A New Method to Extract Dental Pulp DNA: Application to Universal Detection of Bacteria:
Dental pulp is used for PCR-based detection of DNA derived from host and bacteremic microorganims. Current protocols require odontology expertise for proper recovery of the dental pulp. Dental pulp specimen exposed to laboratory environment yields contaminants detected using universal 16S rDNA-based detection of bacteria.
We developed a new protocol by encasing decontaminated tooth into sterile resin, extracting DNA into the dental pulp chamber itself and decontaminating PCR reagents by filtration and double restriction enzyme digestion. Application to 16S rDNA-based detection of bacteria in 144 teeth collected in 86 healthy people yielded a unique sequence in only 14 teeth (9.7%) from 12 individuals (14%). Each individual yielded a unique 16S rDNA sequence in 1-2 teeth per individual. Negative controls remained negative. Bacterial identifications were all confirmed by amplification and sequencing of specific rpoB sequence.

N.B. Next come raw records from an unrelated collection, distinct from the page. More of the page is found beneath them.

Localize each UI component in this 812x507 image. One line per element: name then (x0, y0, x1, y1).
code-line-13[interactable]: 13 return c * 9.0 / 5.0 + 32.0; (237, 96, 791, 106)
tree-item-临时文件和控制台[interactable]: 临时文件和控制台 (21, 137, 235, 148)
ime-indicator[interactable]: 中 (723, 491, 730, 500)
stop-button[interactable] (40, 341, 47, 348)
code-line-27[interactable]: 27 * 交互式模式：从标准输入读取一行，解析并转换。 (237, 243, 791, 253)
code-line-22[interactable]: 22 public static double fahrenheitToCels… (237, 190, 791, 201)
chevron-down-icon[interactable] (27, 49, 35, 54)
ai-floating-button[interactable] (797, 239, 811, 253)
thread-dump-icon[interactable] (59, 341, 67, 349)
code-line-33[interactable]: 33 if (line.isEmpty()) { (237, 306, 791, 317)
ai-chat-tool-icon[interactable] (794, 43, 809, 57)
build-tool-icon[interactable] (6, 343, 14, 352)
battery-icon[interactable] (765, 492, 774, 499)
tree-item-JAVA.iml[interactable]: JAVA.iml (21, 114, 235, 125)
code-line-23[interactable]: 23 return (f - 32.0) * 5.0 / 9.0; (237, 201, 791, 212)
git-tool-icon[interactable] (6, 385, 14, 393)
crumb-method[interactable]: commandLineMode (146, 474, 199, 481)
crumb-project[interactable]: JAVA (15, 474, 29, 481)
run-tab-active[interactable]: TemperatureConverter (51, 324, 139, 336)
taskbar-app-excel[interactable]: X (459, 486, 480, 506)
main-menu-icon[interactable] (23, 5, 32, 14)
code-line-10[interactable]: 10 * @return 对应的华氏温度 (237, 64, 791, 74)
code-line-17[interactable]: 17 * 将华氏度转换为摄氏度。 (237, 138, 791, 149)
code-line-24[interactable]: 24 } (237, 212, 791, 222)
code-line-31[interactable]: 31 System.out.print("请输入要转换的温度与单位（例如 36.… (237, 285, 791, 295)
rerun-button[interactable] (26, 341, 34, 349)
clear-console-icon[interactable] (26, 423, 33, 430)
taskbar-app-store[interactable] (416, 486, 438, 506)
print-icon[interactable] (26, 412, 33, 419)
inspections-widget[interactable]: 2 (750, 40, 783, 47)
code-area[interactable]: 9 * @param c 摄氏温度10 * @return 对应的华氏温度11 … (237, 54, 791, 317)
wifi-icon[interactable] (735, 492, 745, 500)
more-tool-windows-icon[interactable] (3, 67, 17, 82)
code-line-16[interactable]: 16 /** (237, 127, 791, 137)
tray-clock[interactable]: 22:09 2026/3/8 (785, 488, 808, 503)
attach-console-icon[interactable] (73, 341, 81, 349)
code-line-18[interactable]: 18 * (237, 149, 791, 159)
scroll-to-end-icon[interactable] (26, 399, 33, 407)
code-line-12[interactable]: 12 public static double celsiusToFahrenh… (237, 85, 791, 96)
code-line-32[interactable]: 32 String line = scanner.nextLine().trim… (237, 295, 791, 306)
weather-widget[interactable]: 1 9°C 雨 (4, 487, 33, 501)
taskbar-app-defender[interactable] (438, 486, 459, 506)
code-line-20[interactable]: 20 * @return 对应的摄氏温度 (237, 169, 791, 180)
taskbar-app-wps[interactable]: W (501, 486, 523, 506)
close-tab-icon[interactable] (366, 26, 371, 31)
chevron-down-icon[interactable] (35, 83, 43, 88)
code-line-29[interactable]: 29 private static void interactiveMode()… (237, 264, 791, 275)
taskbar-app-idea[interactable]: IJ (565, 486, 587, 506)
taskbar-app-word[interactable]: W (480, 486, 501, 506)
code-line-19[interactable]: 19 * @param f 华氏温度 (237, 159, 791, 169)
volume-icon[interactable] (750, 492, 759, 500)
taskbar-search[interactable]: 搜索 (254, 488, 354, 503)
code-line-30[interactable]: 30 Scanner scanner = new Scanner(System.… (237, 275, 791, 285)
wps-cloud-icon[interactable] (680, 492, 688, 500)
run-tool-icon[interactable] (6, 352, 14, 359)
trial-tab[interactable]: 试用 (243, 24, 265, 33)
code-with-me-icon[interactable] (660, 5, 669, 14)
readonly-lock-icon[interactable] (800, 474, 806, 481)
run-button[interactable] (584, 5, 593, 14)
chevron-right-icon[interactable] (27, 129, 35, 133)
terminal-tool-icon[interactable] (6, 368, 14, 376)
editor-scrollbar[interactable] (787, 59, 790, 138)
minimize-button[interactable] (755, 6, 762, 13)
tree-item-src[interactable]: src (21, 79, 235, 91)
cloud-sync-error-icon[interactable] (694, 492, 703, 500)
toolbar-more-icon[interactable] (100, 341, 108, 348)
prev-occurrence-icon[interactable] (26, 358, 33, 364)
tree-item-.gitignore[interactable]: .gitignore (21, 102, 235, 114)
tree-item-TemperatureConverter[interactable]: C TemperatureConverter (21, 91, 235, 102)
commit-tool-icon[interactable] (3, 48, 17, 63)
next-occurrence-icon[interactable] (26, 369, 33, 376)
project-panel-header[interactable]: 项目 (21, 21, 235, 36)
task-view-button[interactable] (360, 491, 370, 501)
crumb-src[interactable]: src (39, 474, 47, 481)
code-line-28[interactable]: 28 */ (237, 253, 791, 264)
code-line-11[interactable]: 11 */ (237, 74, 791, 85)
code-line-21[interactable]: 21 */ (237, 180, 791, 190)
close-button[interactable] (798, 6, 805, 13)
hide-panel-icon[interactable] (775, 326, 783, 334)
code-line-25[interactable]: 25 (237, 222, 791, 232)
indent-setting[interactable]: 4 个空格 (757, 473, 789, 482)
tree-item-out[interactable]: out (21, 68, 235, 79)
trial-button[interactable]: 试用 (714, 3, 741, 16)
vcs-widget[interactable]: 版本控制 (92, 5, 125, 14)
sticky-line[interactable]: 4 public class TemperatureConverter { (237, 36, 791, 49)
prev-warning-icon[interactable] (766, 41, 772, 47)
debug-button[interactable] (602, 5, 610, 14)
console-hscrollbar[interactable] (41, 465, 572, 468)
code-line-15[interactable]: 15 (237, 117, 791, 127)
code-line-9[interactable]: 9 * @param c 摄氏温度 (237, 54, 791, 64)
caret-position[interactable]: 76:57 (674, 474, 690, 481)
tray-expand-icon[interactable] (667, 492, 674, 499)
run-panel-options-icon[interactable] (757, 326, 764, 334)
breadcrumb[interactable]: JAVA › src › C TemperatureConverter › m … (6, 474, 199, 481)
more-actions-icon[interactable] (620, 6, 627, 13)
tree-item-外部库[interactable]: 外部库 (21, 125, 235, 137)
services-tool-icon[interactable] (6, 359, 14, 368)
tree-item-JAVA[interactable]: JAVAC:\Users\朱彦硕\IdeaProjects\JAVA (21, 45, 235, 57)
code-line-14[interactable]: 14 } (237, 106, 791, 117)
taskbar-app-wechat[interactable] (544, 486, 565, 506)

The new protocol prevented laboratory contamination of the dental pulp. It allowed the detection of bacteria responsible for dental pulp colonization from blood and periodontal tissue. Only 10% such samples contained 16S rDNA. It provides a new tool for the retrospective diagnostic of bacteremia by allowing the universal detection of bacterial DNA in animal and human, contemporary or ancient tooth. It could be further applied to identification of host DNA in forensic medicine and anthropology.